Figure 1. Winter distribution of Spoon-billed Sandpipers, based on records from 2005 to 2013. Size of dot indicates maximum number of birds seen in any single winter (Nov–Feb) in each 0.25 degree grid square. The dotted line depicts the area used for modelling (see Figure 2).

Environmental data summarised climate, land cover, tidal and offshore conditions. Our variable selection was based on measures which were recorded in a consistent way across the entire extensive study area. We selected readily available variables that could be measured in an objective way, across the entire study area now and in the future. Two bioclimatic variables from Worldclim (http://www.worldclim.org), mean temperature of the coldest quarter and precipitation of the coldest quarter, were included. Land cover was described from SPOT VGT data (http://www.vito-eodata.be/), with each of five bands (B0, B2, B3, MIR and NDVI) used. B0 measures reflectance between 0.43 - 0.47 µm (blue light), B1 measures reflectance between 0.61 - 0.68 µm (red light), B2 measures 0.78 - 0.89µm (near infra-red) and B3 measures 1.58 - 1.75 µm (mid or short wave infra-red). NDVI (Normalised Difference Vegetation Index) is derived from B3 and MIR, and is a measure of photosynthetic activity (http://www.vgt.vito.be/). For each band we extracted the maximal value in a middle 10-day period of each month for November 2008-February 2009, November 2009-February 2010 and November 2010-February 2011, and averaged these to produce a single value per band. Tide height (the average difference between high and low water) was extracted from topex calculations of tidal range (Ray et al. 1999). Offshore conditions were described by mean monthly average chlorophyll a concentration from Aqua MODIS ocean colour data at 4-km resolution (http://oceancolor.gsfc.nasa.gov/cgi/l3). Values were extrapolated to the adjacent land using Euclidean allocation. Distance to coastline (as defined above, and always positive as SPOT data were not available from areas on the seaward side of the coast) was also included as a variable.

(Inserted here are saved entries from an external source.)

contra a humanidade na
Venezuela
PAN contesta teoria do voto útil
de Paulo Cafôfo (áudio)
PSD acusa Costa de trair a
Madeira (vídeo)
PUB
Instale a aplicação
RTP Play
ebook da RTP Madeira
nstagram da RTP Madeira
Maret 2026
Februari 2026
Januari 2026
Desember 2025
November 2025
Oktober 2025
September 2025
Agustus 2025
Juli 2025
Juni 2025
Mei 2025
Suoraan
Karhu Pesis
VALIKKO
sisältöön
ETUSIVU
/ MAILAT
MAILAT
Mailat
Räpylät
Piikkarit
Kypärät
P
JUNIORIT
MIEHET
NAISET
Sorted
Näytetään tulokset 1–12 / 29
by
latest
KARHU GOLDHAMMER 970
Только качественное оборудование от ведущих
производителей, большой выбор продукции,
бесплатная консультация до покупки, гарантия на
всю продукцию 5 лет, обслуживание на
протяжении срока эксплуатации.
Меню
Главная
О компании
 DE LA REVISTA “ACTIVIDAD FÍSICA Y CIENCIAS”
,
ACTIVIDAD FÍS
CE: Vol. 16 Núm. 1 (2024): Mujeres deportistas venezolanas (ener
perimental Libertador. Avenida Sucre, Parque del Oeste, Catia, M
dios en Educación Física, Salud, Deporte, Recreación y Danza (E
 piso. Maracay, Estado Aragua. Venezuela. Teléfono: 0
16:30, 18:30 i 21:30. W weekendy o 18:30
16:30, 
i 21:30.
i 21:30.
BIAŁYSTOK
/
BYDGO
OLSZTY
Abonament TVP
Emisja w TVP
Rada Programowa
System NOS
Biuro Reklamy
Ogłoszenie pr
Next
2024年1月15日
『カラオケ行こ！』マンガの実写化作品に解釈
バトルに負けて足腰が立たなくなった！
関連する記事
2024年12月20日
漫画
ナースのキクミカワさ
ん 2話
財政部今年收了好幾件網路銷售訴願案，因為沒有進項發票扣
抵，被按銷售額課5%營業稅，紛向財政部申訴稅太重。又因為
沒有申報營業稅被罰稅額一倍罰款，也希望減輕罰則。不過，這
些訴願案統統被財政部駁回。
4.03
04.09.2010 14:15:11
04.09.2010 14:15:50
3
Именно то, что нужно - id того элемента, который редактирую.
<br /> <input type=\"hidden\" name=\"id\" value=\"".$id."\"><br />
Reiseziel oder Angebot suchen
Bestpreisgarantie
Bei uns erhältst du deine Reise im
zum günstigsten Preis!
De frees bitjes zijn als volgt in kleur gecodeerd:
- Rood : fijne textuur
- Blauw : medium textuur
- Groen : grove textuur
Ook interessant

This gave a total of 10 variables (two climatic, five land cover, ocean chlorophyll, tide height and distance to coast) in the initial model. Models were built by sequentially removing the variables that contributed the least to each model, based on percentage contribution values of < 1%. The regularisation multiplier was altered as appropriate to produce smooth response functions to reduce over-fitting of the models. Once a final model had been obtained, 10 replicates were run for cross-validation. Model fit was assessed by ROC/AUC statistics (area under the receiver operating characteristic curve). The AUC is a continuous threshold independent statistic for which a value of 0.5 indicates random discrimination between presences and absences, and values of 1 indicating perfect discrimination. An imbalance in the number of absences compared to presences can inflate AUC values (Lobo et al. 2008), but a value ≥ 0.9 indicates a good model.

Results

Field surveys

Based on records from the 2005–2013 surveys, we estimate a minimum total of 242 and a maximum of 378 Spoon-billed Sandpipers across the entire winter distribution (Table 1 and Figure 1). This figure is based on absolute counts in some areas and extrapolations (using the methods described above) in other sites that were too extensive to survey in their entirety (Table 1). Totals for Myanmar and Bangladesh together account for up to 80% of the wintering Spoon-billed Sandpiper population (Table 1, Figure 1). Notable was the upper part of the Gulf of Mottama in Myanmar where the total population estimate based on flock counts in 2010 was 160–220, based on 191 sightings of Spoon-billed Sandpipers in scans of flocks totalling 33,562 small waders and a total of 35,000 small waders estimated to be in the area by observers. Absolute numbers wintering on the island of Nan Thar in the state of Rakhine (near the border with Bangladesh) fluctuated between 14 and 35 birds with 20–25 in recent years. The large Asian River deltas of the Ganges-Brahmaputra, Ayeyarwaddy, Red River and Mekong all held three or more birds on a regular basis. Sites in China, Vietnam, and Thailand all held relatively low numbers. A summary of all wintering sites is presented in Table 1 and Figure 1.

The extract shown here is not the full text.